Pill-testing-rally-hero.jpgHundreds gathered at a Pill Testing Saves Lives rally​ in central Sydney on Saturday 19 January. (Image: Steven Saphore)
Six people have died as a result of overdoses at Australian music festivals this summer, reigniting the debate over the best approach to preventing drug-related deaths.

The vast majority of state and territory governments have so far resisted calls to trial pill testing, citing a lack of evidence and advice from police that it may give users a false sense of security.

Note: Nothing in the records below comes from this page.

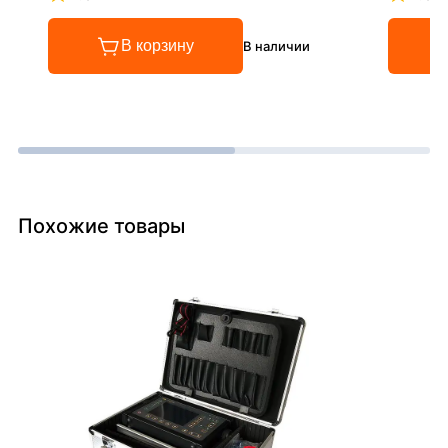
Рейтинг 4.8 из 5
Рейтинг
В корзину
В наличии
Похожие товары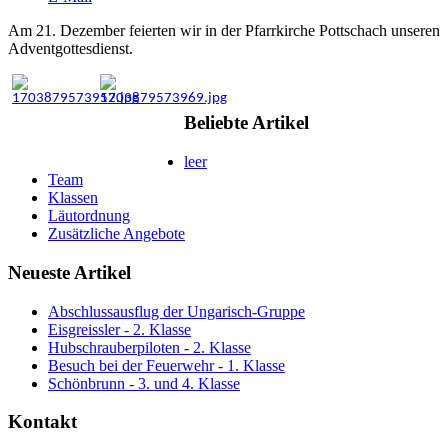
Am 21. Dezember feierten wir in der Pfarrkirche Pottschach unseren
Adventgottesdienst.
Beliebte Artikel
leer
Team
Klassen
Läutordnung
Zusätzliche Angebote
Neueste Artikel
Abschlussausflug der Ungarisch-Gruppe
Eisgreissler - 2. Klasse
Hubschrauberpiloten - 2. Klasse
Besuch bei der Feuerwehr - 1. Klasse
Schönbrunn - 3. und 4. Klasse
Kontakt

Despite this, pressure has continued to mount in support of the initiative. More than 500 protesters joined a Pill Testing Saves Lives rally at Sydney Town Hall on Saturday, while six crossbench MPs in the Victorian upper house have vowed to push the Andrews Labor Government to trial pill testing at upcoming events.

The crossbench MPs – representing the Greens, the Reason Party, Liberal Democrats and the Animal Justice Party – hold the balance of power in the upper house and have said they will use their numbers to apply pressure on the government.

However, according to the ABC, a government spokesperson said there are still no plans to introduce pill testing at any event in Victoria.

‘Advice from Victoria Police tells us it can give people a false, and potentially fatal, sense of security about illicit drugs,’ the spokesperson said.

NSW Premier Gladys Berejiklian has likewise given no indication that she will consider any pill testing measures, having repeatedly said she is yet to see any evidence that it would improve safety.